Another improvement found in various embodiments of the present invention is that the presence of holes connecting with the inner duct and the external surface allows progesterone to spread by following two alternative paths: (1) towards the external surface of the device; and, (2) towards the internal surface of the inner duct, from which the progesterone may spread along the inner duct towards communicating holes and through them to the outside or exterior of the device whereas the prior art CIDR devices only allow progesterone to spread towards the external surface.

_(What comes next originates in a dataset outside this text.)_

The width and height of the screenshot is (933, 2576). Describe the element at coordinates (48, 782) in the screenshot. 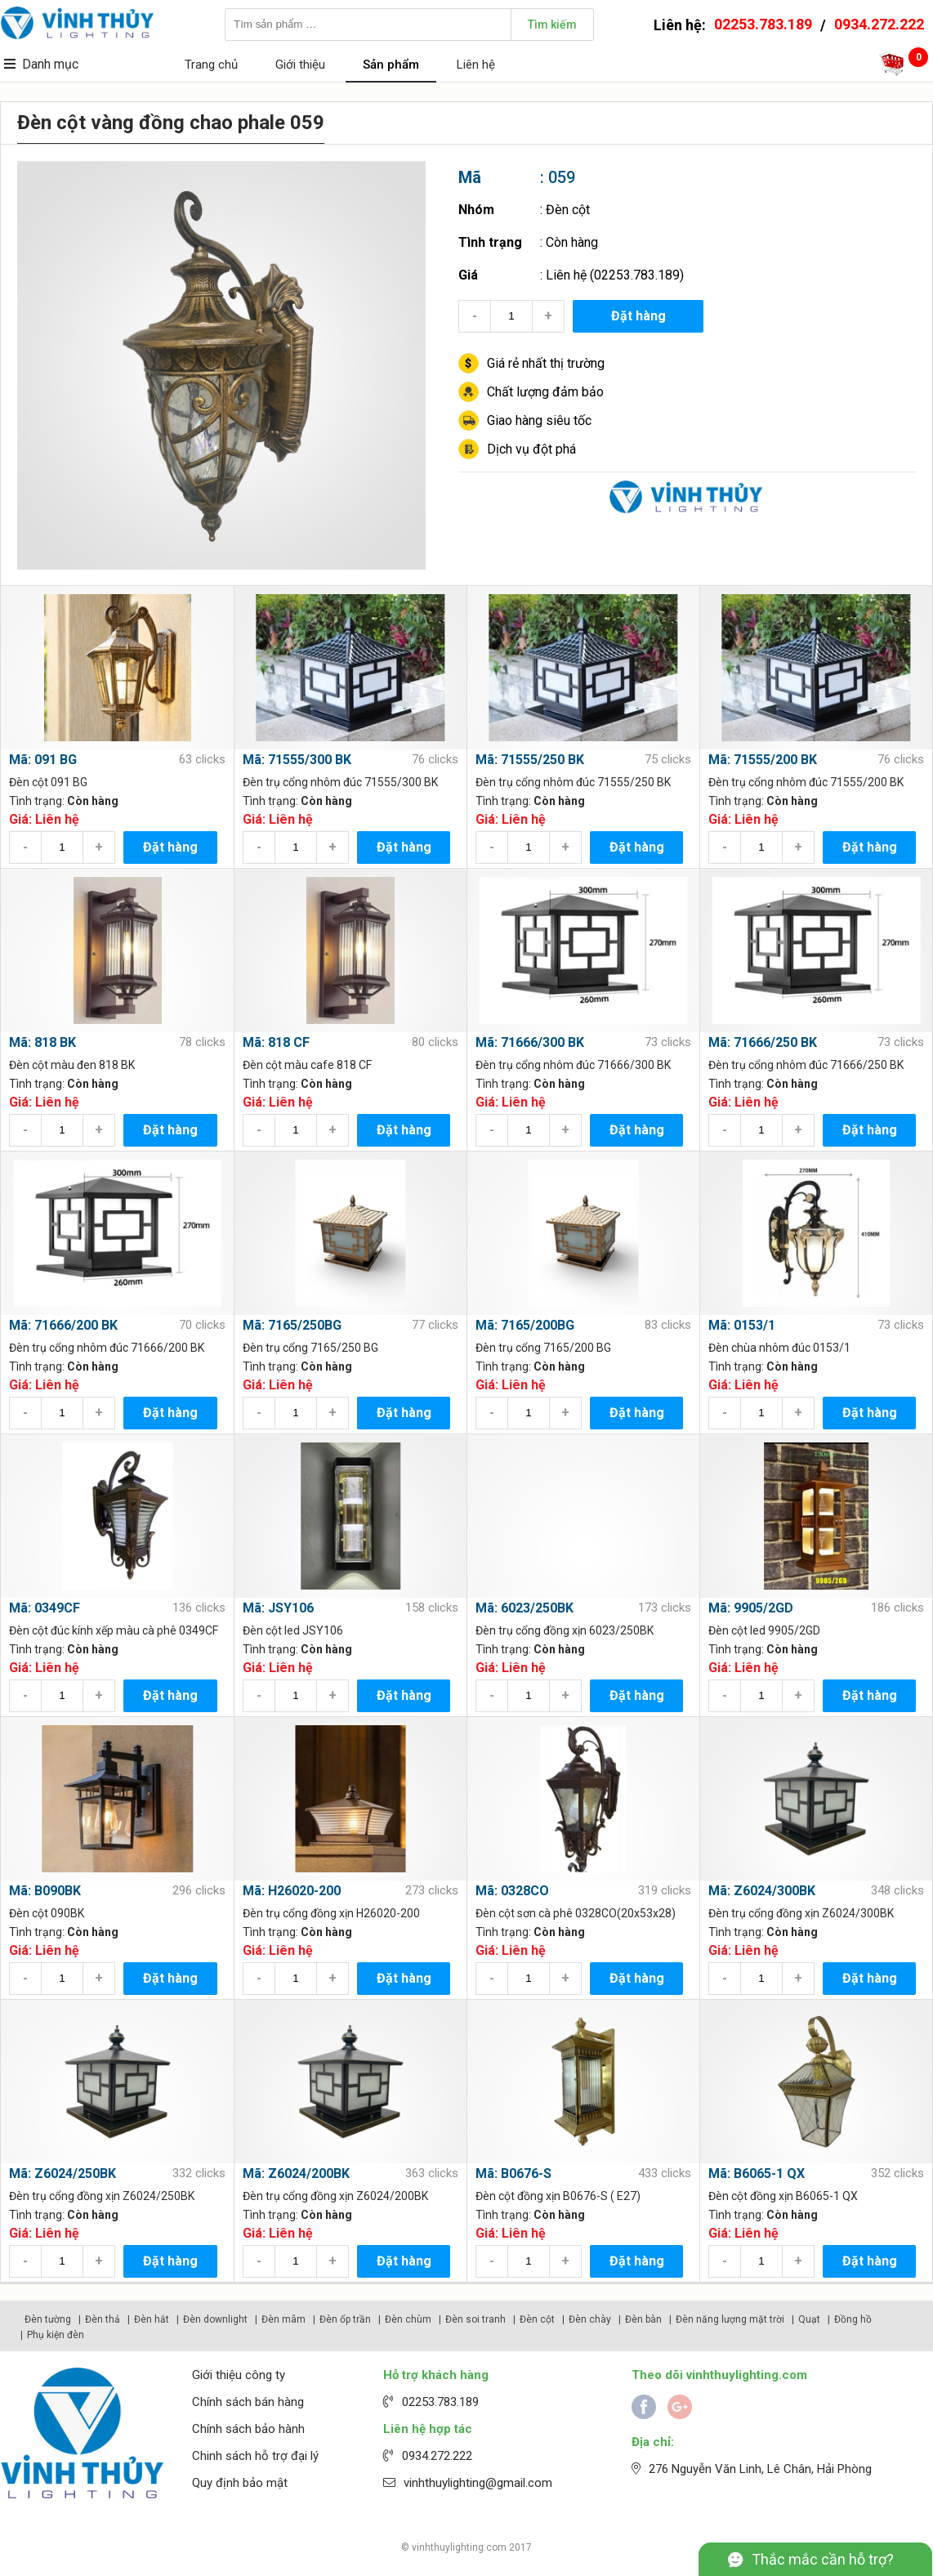 I see `Đèn cột 091 BG` at that location.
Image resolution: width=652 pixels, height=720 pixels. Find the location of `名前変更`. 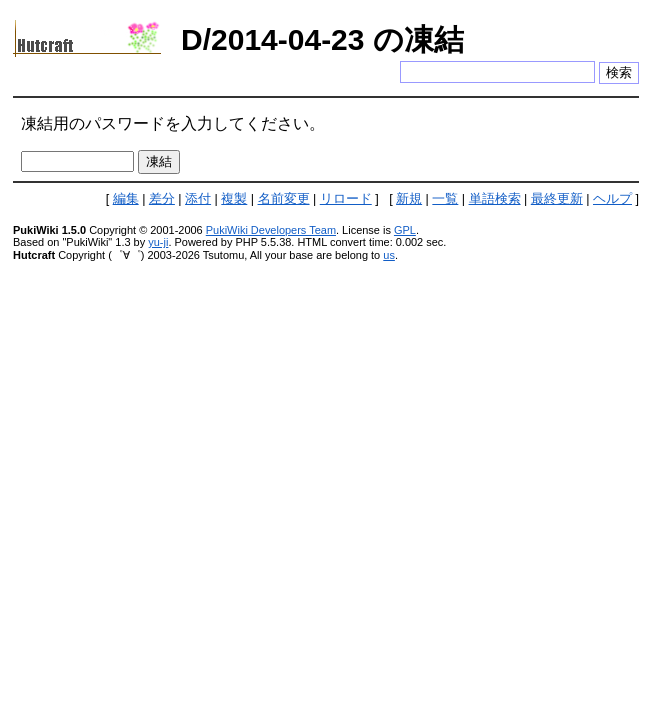 名前変更 is located at coordinates (284, 199).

A further improvement of various embodiments of the present invention is that at least one branch or at least one portion is larger than the respective portion or branch. By respective portion and/or branch is meant the branch and/or portion that extends from the intersection of the middle portion and the respective branch and/or portion. Such an arrangement allows a better anchor in the vaginal duct and/or more security in terms of any possible displacement of the device towards the outside during use/application. This improved rigidity in the side branches of the longitudinal shaft is accompanied by a higher flexibility in the opposing side branches. Further, the particular rigidity and flexibility of the present invention can be regulated through modification of the nylon core and/or curing processes.
Other embodiments of the present invention may also include at least one chamber inside or within the exterior of the device that is connected to the outside by means of a hole and/or passage which may be optionally sealable. A chamber of such embodiments may be utilized to contain supplementary additives to be used with the device, such as hormones, drugs, antiseptics, lubricants, and the like.
Further included within the scope of the present invention are processes related to estrus synchronization and processes for manufacture of various embodiments of the present invention.